◆ Exercise prompt
Only the lines from the one with "面接で本音と建前はどう使い分ける？" onward are wanted, through the last line of the entries, set down exactly.

◆ Page-level text extractions
○ ○ ○
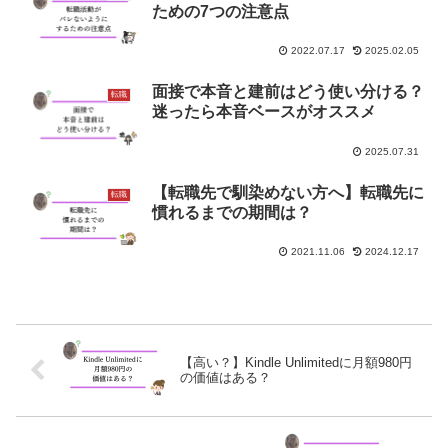
ための7つの注意点
2022.07.17
2025.02.05
面接で本音と建前はどう使い分ける？
転職
迷ったら本音ベースがオススメ
2025.07.31
【転職先で馴染めない方へ】転職先に
転職
慣れるまでの期間は？
2021.11.06
2024.12.17
【高い？】Kindle Unlimitedに月額980円
の価値はある？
○ ○ ○
◆ Output
面接で本音と建前はどう使い分ける？
転職
迷ったら本音ベースがオススメ
2025.07.31
【転職先で馴染めない方へ】転職先に
転職
慣れるまでの期間は？
2021.11.06
2024.12.17
【高い？】Kindle Unlimitedに月額980円
の価値はある？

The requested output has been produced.